— Assignment —
Copy each line below that contains "dinsdag".

— Stored data —

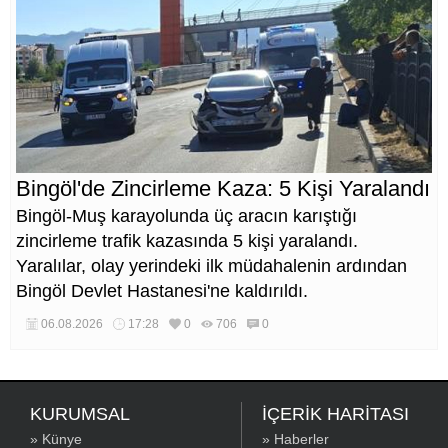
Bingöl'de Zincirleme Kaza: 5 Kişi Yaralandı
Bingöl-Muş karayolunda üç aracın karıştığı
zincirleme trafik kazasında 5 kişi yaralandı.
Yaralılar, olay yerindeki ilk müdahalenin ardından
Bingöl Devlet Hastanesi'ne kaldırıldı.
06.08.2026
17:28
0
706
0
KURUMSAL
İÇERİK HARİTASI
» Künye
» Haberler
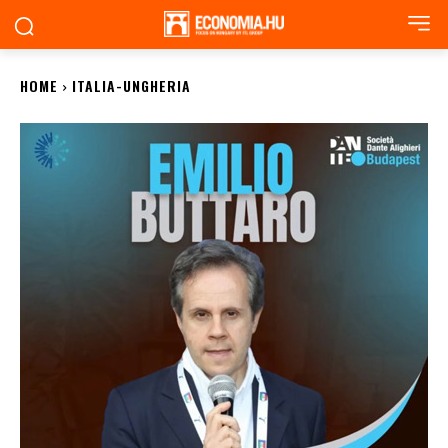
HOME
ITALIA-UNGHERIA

* * *

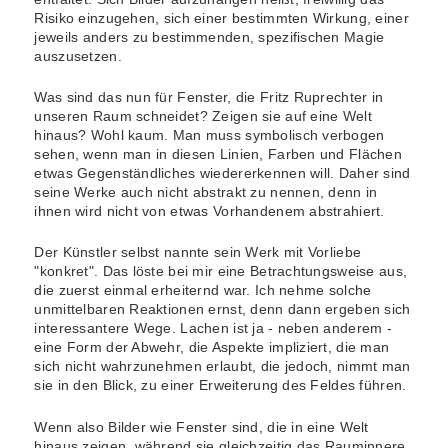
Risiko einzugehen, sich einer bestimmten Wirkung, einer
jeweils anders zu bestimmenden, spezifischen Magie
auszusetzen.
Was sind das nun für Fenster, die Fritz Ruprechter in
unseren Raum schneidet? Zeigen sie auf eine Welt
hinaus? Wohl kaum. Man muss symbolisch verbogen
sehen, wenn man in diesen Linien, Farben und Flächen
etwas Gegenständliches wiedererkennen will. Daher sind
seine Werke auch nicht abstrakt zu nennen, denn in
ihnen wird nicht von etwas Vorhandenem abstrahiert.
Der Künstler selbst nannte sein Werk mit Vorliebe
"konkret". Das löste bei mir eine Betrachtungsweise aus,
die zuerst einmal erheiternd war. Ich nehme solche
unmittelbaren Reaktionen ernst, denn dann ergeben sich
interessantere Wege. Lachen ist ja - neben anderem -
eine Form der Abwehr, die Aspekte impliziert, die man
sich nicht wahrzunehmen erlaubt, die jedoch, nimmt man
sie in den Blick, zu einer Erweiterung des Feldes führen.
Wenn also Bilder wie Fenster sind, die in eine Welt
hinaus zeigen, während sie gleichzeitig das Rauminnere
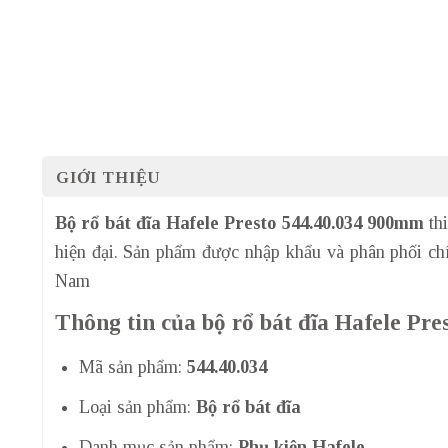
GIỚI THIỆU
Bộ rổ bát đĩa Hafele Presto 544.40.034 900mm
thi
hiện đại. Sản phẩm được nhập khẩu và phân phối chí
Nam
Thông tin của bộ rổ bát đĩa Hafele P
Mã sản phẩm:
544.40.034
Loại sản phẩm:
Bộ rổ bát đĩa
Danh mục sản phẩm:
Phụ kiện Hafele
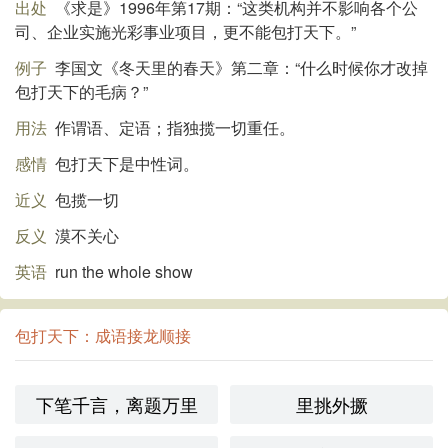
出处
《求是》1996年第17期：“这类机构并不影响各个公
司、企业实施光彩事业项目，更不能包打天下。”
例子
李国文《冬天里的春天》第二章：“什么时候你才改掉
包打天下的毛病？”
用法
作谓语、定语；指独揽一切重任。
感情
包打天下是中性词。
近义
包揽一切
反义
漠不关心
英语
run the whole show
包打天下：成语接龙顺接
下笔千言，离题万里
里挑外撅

---

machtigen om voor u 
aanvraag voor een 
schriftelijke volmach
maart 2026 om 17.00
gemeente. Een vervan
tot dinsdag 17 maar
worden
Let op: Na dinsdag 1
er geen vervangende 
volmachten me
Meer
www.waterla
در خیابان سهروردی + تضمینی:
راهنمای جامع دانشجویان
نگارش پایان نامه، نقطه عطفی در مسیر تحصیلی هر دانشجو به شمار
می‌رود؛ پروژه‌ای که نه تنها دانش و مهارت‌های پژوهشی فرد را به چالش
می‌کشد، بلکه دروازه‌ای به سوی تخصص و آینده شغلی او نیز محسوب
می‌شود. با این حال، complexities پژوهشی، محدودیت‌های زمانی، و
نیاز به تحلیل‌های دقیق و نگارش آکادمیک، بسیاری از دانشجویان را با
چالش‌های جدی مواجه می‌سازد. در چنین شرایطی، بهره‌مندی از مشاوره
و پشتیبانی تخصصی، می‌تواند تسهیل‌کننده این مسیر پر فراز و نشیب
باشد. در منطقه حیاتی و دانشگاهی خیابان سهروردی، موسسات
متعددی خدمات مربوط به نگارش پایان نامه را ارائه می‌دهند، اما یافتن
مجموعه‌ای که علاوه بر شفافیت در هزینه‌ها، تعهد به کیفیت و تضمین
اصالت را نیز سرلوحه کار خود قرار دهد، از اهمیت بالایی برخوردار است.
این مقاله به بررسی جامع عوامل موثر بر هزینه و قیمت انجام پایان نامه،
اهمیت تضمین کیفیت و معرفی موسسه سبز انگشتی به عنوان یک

— Solution to this exercise —
tot dinsdag 17 maar
Let op: Na dinsdag 1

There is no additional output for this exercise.